Three Stick Statistics

statistics
Author

Dean Marchiori

Published

September 24, 2022

When I was a teenager I was very popular among my peers, which is why I spent every second Saturday playing in a retiree’s social golf club. For each event we would travel via air-conditioned coach to a local public golf course and play some sort of themed game. The most exciting event was the three stick event. This game requires players to pick just three golf clubs out of their bag (plus a putter) to play their entire round (you can take up to 14 clubs on a normal round).

So which three clubs do you pick?

This was easy for me as I could only reliably hit two clubs: the five iron and the seven iron. I usually included a driver so as not be mocked by the septuagenarians at the par-5 tees.

I also have an embarrassingly crap collection of golf clubs as many have been sent to an early retirement in water features.

However, many friends who now play golf have a bewildering selection of exotic clubs from hybrid driving irons to 60-degree lob-wedges.
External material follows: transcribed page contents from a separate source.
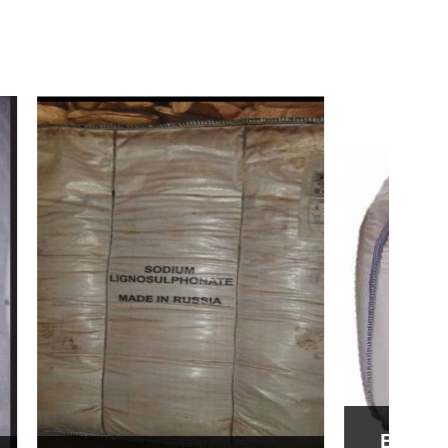
Bentonite For Ceramic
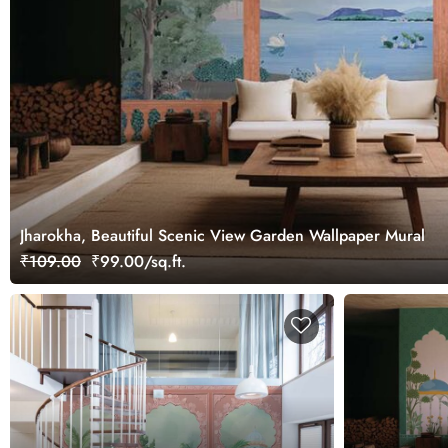
Jharokha, Beautiful Scenic View Garden Wallpaper Mural
₹109.00
₹99.00/sq.ft.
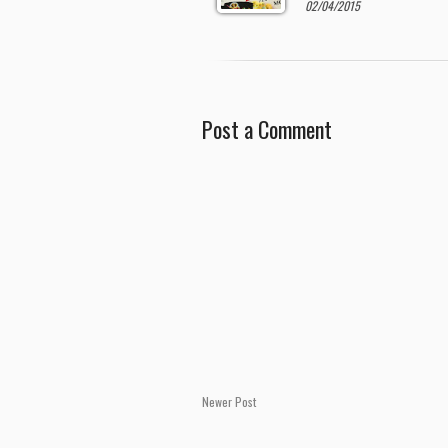
02/04/2015
Post a Comment
Newer Post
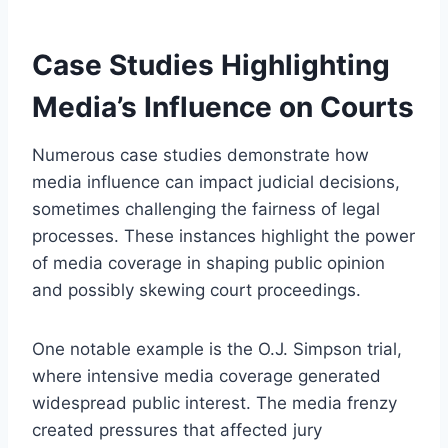
Case Studies Highlighting
Media’s Influence on Courts
Numerous case studies demonstrate how
media influence can impact judicial decisions,
sometimes challenging the fairness of legal
processes. These instances highlight the power
of media coverage in shaping public opinion
and possibly skewing court proceedings.
One notable example is the O.J. Simpson trial,
where intensive media coverage generated
widespread public interest. The media frenzy
created pressures that affected jury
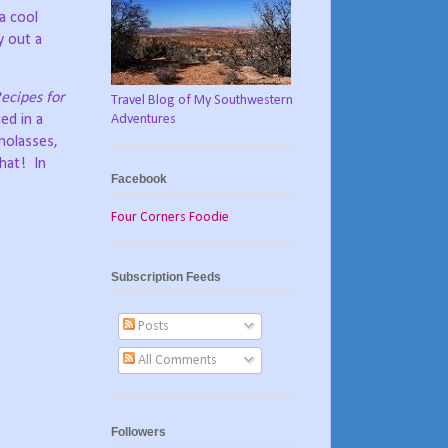
a cool
y out a
ecipes for
Travel Blog of My Southwestern
Adventures
ed in a
 molasses,
that!
In
Facebook
Four Corners Foodie
Subscription Feeds
Posts
All Comments
Followers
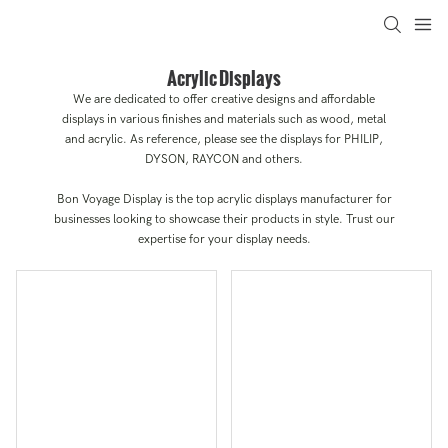
Acrylic Displays
We are dedicated to offer creative designs and affordable
displays in various finishes and materials such as wood, metal
and acrylic. As reference, please see the displays for PHILIP,
DYSON, RAYCON and others.
Bon Voyage Display is the top acrylic displays manufacturer for
businesses looking to showcase their products in style. Trust our
expertise for your display needs.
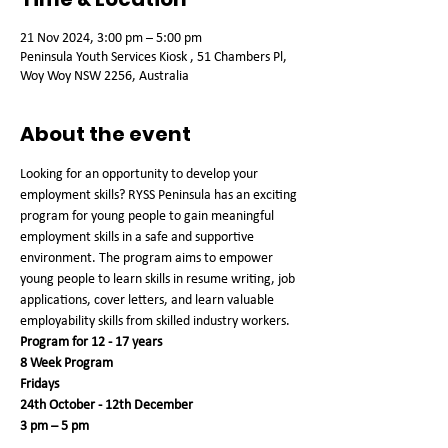
21 Nov 2024, 3:00 pm – 5:00 pm
Peninsula Youth Services Kiosk , 51 Chambers Pl,
Woy Woy NSW 2256, Australia
About the event
Looking for an opportunity to develop your 
employment skills? RYSS Peninsula has an exciting 
program for young people to gain meaningful 
employment skills in a safe and supportive 
environment. The program aims to empower 
young people to learn skills in resume writing, job 
applications, cover letters, and learn valuable 
employability skills from skilled industry workers.
Program for 12 - 17 years
8 Week Program
Fridays
24th October - 12th December 
3 pm – 5 pm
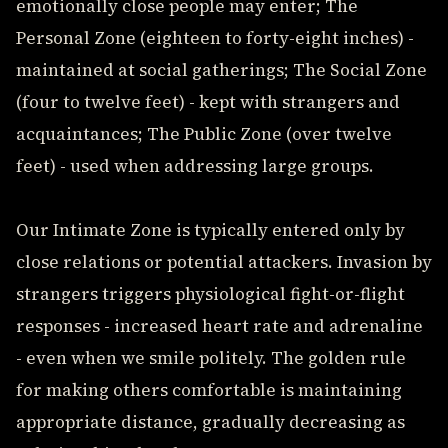
emotionally close people may enter; The
Personal Zone (eighteen to forty-eight inches) -
maintained at social gatherings; The Social Zone
(four to twelve feet) - kept with strangers and
acquaintances; The Public Zone (over twelve
feet) - used when addressing large groups.
Our Intimate Zone is typically entered only by
close relations or potential attackers. Invasion by
strangers triggers physiological fight-or-flight
responses - increased heart rate and adrenaline
- even when we smile politely. The golden rule
for making others comfortable is maintaining
appropriate distance, gradually decreasing as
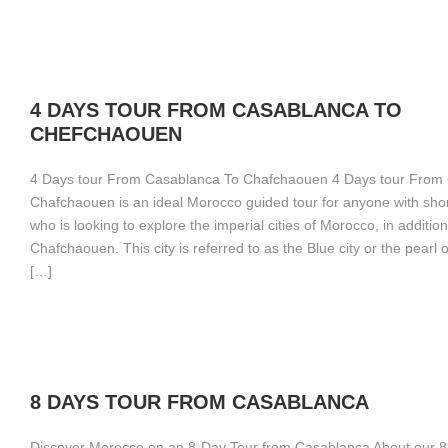
4 DAYS TOUR FROM CASABLANCA TO
CHEFCHAOUEN
4 Days tour From Casablanca To Chafchaouen 4 Days tour From
Chafchaouen is an ideal Morocco guided tour for anyone with shor
who is looking to explore the imperial cities of Morocco, in addition
Chafchaouen. This city is referred to as the Blue city or the pearl o
[…]
8 DAYS TOUR FROM CASABLANCA
Discover Morocco on an 8-Day Tour from Casablanca About our 8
It seems like in there is always some new technology or method to master in data science broadly. This is interesting, but also exhausting and fills me with existential dread that I am becoming irrelevant.
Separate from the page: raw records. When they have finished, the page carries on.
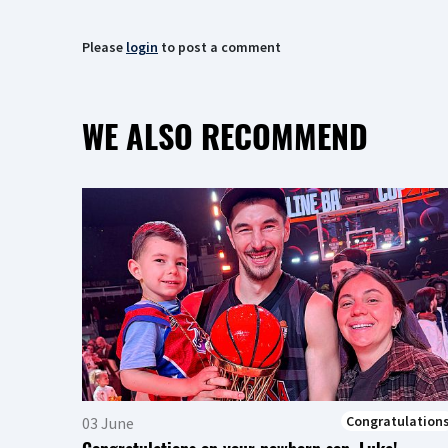
Please
login
to post a comment
WE ALSO RECOMMEND
Congratulation
03 June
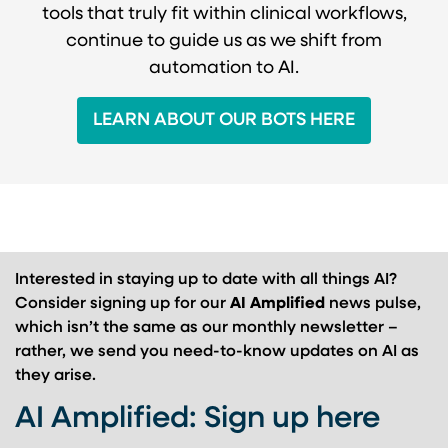
tools that truly fit within clinical workflows,
continue to guide us as we shift from
automation to AI.
LEARN ABOUT OUR BOTS HERE
Interested in staying up to date with all things AI?
Consider signing up for our
AI Amplified
news pulse,
which isn’t the same as our monthly newsletter –
rather, we send you need-to-know updates on AI as
they arise.
AI Amplified: Sign up here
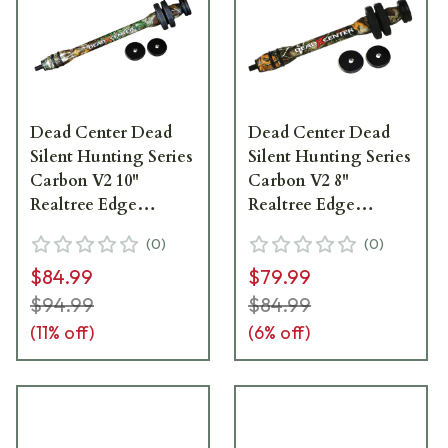
Dead Center Dead
Dead Center Dead
Silent Hunting Series
Silent Hunting Series
Carbon V2 10"
Carbon V2 8"
Realtree Edge
Realtree Edge
Stabilizer DSHCV2-
Stabilizer DSHCV2-
(
0
)
(
0
)
10-RTED
8-RTED
$84.99
$79.99
$94.99
$84.99
(
11
% off)
(
6
% off)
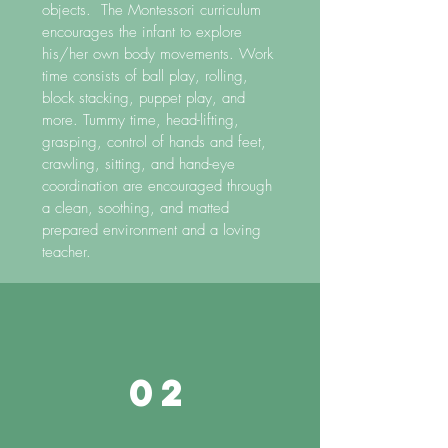
objects. The Montessori curriculum
encourages the infant to explore
his/her own body movements. Work
time consists of ball play, rolling,
block stacking, puppet play, and
more. Tummy time, head-lifting,
grasping, control of hands and feet,
crawling, sitting, and hand-eye
coordination are encouraged through
a clean, soothing, and matted
prepared environment and a loving
teacher.
02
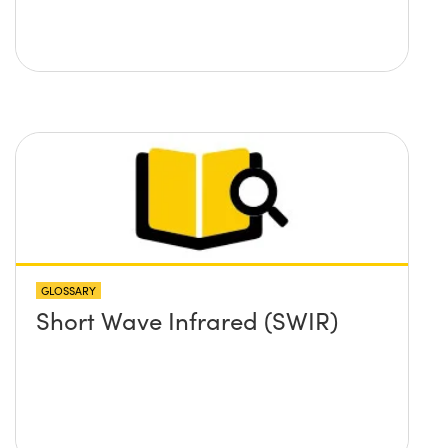
GLOSSARY
Short Wave Infrared (SWIR)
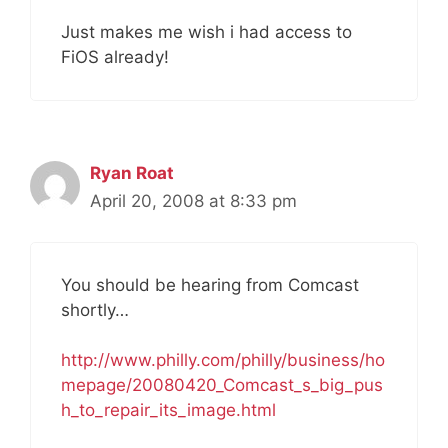
Just makes me wish i had access to
FiOS already!
Ryan Roat
April 20, 2008 at 8:33 pm
You should be hearing from Comcast
shortly…
http://www.philly.com/philly/business/ho
mepage/20080420_Comcast_s_big_pus
h_to_repair_its_image.html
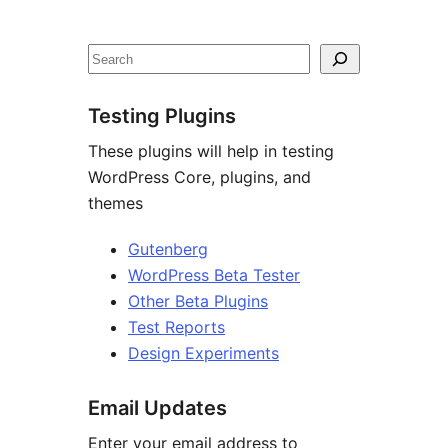
Site
resources
Search
Testing Plugins
These plugins will help in testing
WordPress Core, plugins, and
themes
Gutenberg
WordPress Beta Tester
Other Beta Plugins
Test Reports
Design Experiments
Email Updates
Enter your email address to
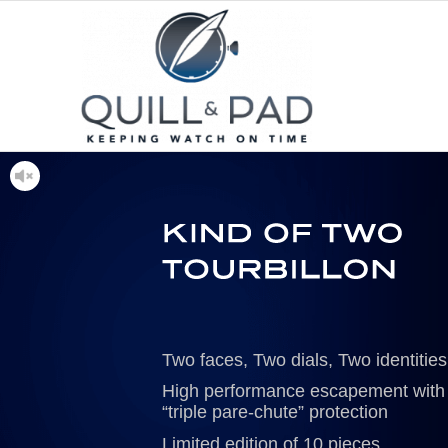
Two faces, Two dials, Two identities
High performance escapement with
“triple pare-chute” protection
Limited edition of 10 pieces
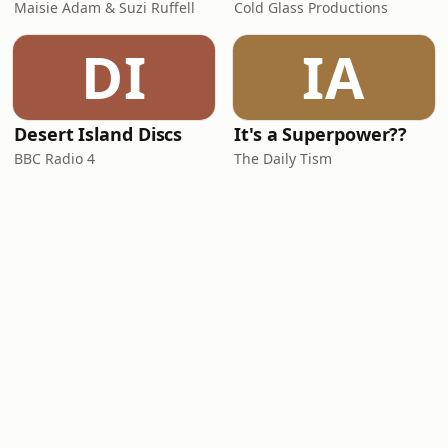
Maisie Adam & Suzi Ruffell
Cold Glass Productions
DI
IA
Desert Island Discs
It's a Superpower??
BBC Radio 4
The Daily Tism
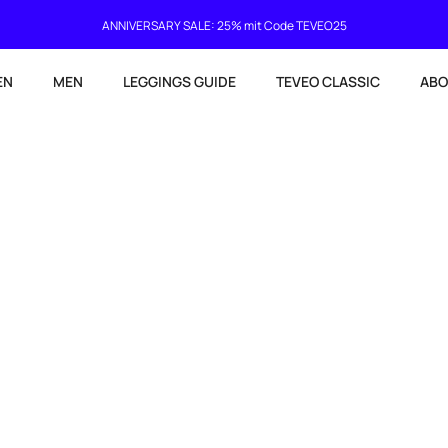
Current delivery time 4-8 working days
EN
MEN
LEGGINGS GUIDE
TEVEO CLASSIC
ABO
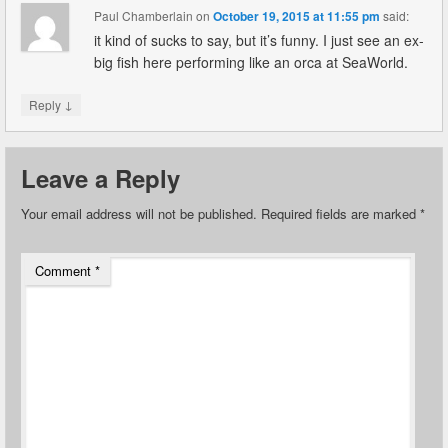
Paul Chamberlain
on
October 19, 2015 at 11:55 pm
said:
it kind of sucks to say, but it’s funny. I just see an ex-
big fish here performing like an orca at SeaWorld.
↓
Reply
Leave a Reply
Your email address will not be published.
Required fields are marked
*
Comment
*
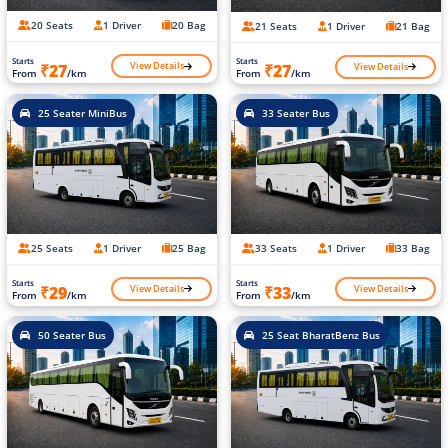
20 Seats
1 Driver
20 Bag
21 Seats
1 Driver
21 Bag
Starts
Starts
View Details
View Details
₹27
₹27
From
/km
From
/km
25 Seater MiniBus
33 Seater Bus
25 Seats
1 Driver
25 Bag
33 Seats
1 Driver
33 Bag
Starts
Starts
View Details
View Details
₹29
₹33
From
/km
From
/km
50 Seater Bus
25 Seat BharatBenz Bus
It got me thinking, if you had to play statistics (or data science) for the rest of your career with just three algorithms/models, what would they be?

My three sticks:

  1. Random Forest: Uncontroversial ensemble method that can quickly get a performance ceiling with minimal fuss. It lacks some interpretability, but I’ll keep it in my bag for when I want to squeeze as much AUC as I can in a prediction setting.

  2. Generalised Additive Model (GAM): You could argue this is quite broad, but that’s okay. I’ve had good luck with GAMs as they provide a solid statistical approach that I am comfortable with, along with the flexibility of using smooths for non-linear terms that seems to be a key feature in the problems I have to solve. If I had to only pick one club this would probably be it.

  3. k-medoids clustering: Clustering methods are a great third club to have in your bag. They solve a different problem to the modelling tasks above and provide a good hedge for those unsupervised tasks that come along fairly regularly. While everyone knows k-means, I enjoy the increased interpretation of k-medoids as the cluster centers are always one of the input data points. It also allows for more generalised distance methods (such as Gower’s distance) which I have found useful for mixed data types.

We can include lm() as the default putter you get for free.

Which three clubs would you pick in your bag?